Weighed & Measured

Peres divided the roasted berries from darkest to lightest in a tray that had twelve wells. Darkness pressed to the windows, all fowl and forest creatures slept. Peres had done this for thousands of hours before and would continue to until he stopped practicing alchemy. Bifocals rested on the end of his nose, he held in his hands two metal knives that were dull. Their grip was a comfortable for the task, some kind of burled dark wood with curls of white in it. A white gas lamp lit his work. When he was young, the master he learned under insisted this work be done in daylight, but candlelight was inconsistent and you’d often find that the divisions of the berries were wrong. It would be mostly right, but you’d have to check any work done by candlelight twice and sometimes, depending on how rested you were, time was better spent doing other things.

But that was a lifetime ago, now Peres was on the chamber of guildmasters. He had trained a dozen alchemists. The better sort of alchemy, if the other guild could be called alchemy at all. Commoners called both magics alchemy, but that was calling water and blood the same, or gold and lead. Were they both heavy? Yes, but lead was used for the meanest purpose and the other was a prize that monarchs sought.

Peres would never deny that leaves had power, he had seen it himself. Seen the dreams, but he knew that it was wrong in his heart. Mixing sleep and flow was too close to the firmament that held the waters back. If that barrier broke, who knew, the next age? Or would all be lost.

The orders he had would do for the lightest roast of the berries and then a drop of liquor at the end. Young alchemists often adulterated the drinks orders of magnitude wrong. They could follow prescribed recipes but they had no patience for research, nor the stomach for failed recipes. Flow had stolen weeks and two months once, from Peres but then he came back to himself, and wrote down his experiences.

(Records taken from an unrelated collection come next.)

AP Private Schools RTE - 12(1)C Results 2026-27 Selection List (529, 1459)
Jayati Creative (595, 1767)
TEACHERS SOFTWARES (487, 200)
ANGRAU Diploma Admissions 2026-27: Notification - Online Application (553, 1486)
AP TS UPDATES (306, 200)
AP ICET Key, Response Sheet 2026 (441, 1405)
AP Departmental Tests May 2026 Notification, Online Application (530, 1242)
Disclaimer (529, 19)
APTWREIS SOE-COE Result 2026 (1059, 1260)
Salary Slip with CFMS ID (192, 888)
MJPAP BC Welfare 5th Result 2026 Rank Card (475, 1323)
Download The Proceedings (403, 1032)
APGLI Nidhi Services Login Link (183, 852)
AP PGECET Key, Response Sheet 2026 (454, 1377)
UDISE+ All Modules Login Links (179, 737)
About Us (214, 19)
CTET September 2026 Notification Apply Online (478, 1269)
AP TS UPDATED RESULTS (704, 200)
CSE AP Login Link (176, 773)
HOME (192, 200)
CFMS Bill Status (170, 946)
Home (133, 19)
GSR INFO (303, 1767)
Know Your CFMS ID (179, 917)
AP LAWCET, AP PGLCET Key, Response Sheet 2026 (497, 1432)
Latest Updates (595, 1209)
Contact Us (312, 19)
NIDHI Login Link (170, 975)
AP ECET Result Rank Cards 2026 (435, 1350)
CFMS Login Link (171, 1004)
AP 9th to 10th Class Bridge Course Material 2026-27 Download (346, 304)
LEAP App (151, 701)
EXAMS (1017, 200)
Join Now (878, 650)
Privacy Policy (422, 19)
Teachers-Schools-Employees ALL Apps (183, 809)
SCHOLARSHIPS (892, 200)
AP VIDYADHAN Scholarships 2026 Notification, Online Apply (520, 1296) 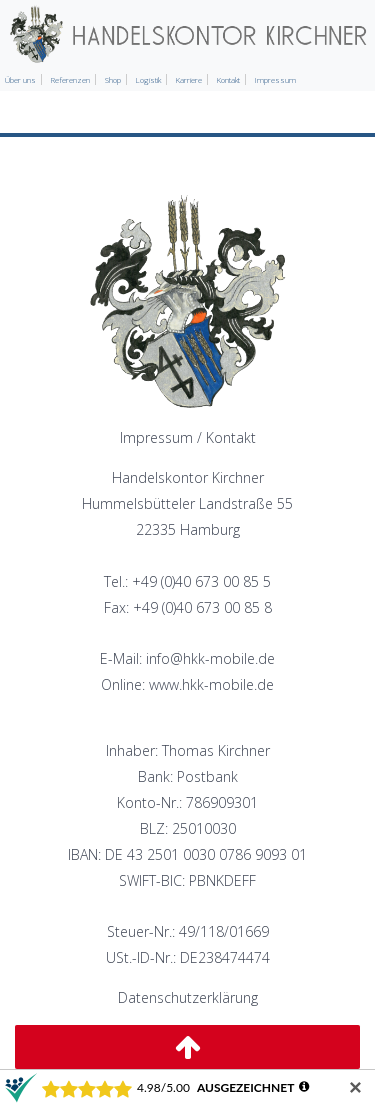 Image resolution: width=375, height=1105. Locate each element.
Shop (113, 79)
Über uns (20, 79)
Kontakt (228, 79)
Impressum (275, 79)
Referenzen (70, 79)
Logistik (148, 79)
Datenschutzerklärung (188, 997)
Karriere (189, 79) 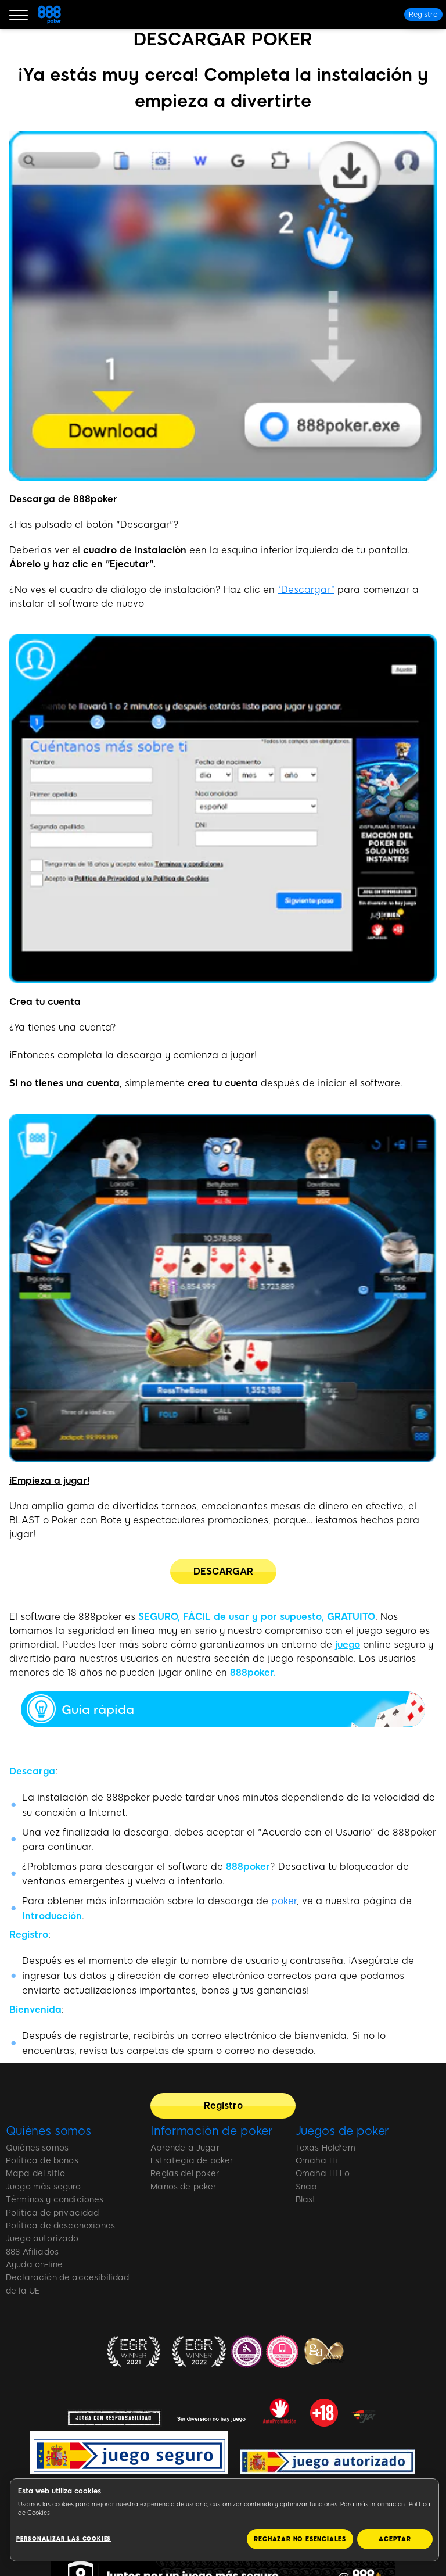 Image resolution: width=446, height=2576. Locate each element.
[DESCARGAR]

The guild benefited from his experiment an inestimable value, alchemy required not lack of fear, but the willingness to go into that unknown. To be consumed by the water and believe you would eventually come back up.

“Instructor Peres?” A young woman softly knocked on the door and poked her head through the open door. “Yes, Syntyche, what is it?” “The Chamber is meeting, they bid me fetch you.” “Is it that time?” Peres said more to himself than her.

He stood and slowly put each group of berries into a sealed container. If it hadn’t been Syntyche they sent, they would have offered to do this for him while he went to the Chamber. Instead, she grabbed jars and the rest so that he could finish his task. No sense in leaving it undone for another time, either tomorrow or even later tonight.

“I’ve heard your summons child, I will be with the Chamber in my own time.” “I cannot leave,” she spoke clearly, carefully. Her voice was slightly deeper for a woman. Peres didn’t struggle understanding it as he did some of the others. Peres harumphed and said, “Number the jars then and mind you write legibly.” “Yes Instructor.”

He brought the lightest colored berries with him as she walked down the halls, matching his pace. They tinkled in the jar with each step. He grabbed his dark brown robe that showed his seniority, Syntyche’s was the green that showed she had just become an alchemist. Not new by any means, no longer needed to practice under a master but didn’t chafe at still being called a child. Peres knew better but didn’t care, she had been his apprentice and would be a child to him until he died.

He could feel the cold of the stone floors through his slippers, the cold trying to get through the walls. It was more a tomb than a home, but it had been home for so long and would continue to be during and after his life.

“Peres, nice of you to join us,” Jachin said as he walked through, “though you dawddled.” “I do not run to summons,” he felt like an old bear with cubs around him, “why was I summoned?” “We needed a quorom.” “There were enough before me.” “Not for this,” Jachin said, “will you change your mind about joining the guilds?” “Why have you brought me down for this? My mind will never change on this, it is blasphemy. It is foolish” Peres said and looked around, “has he persuaded any of you?” For the first time Peres realized he didn’t recognize almost any of the Chamber. He didn’t know any of them. And then he noticed tears were in Syntyche’s eyes.

“All in favor of rescinding Instructor Peres’s status in the Chamber.”

Only three of the two dozen abstained and they did not support his keeping his position.

“As you said, you would never change your mind. Your position of instructor is not revoked, you are still the best research–”

He spoke slowly and quietly, but his voice carried, “Child, you have gone too far. If you think that my obstinancy is for some reason of pride you are mistaken. If the guilds join, you will plunge us into darkness. Light and darkness cannot bear one another. I will have no part of this.”

“You have no choice,” Jachin said.

Peres took three deep breaths, it was one thing to consider jumping a cliff and another to step off the ledge.

“I do,” he took off his ring that signified his membership in the guild and dropped it, and then removed his cloak and dropped that on top and turned on his heel to walk.

“Peres,” said behind his back, but then someone else said “just leave it.” And he left the way he had come.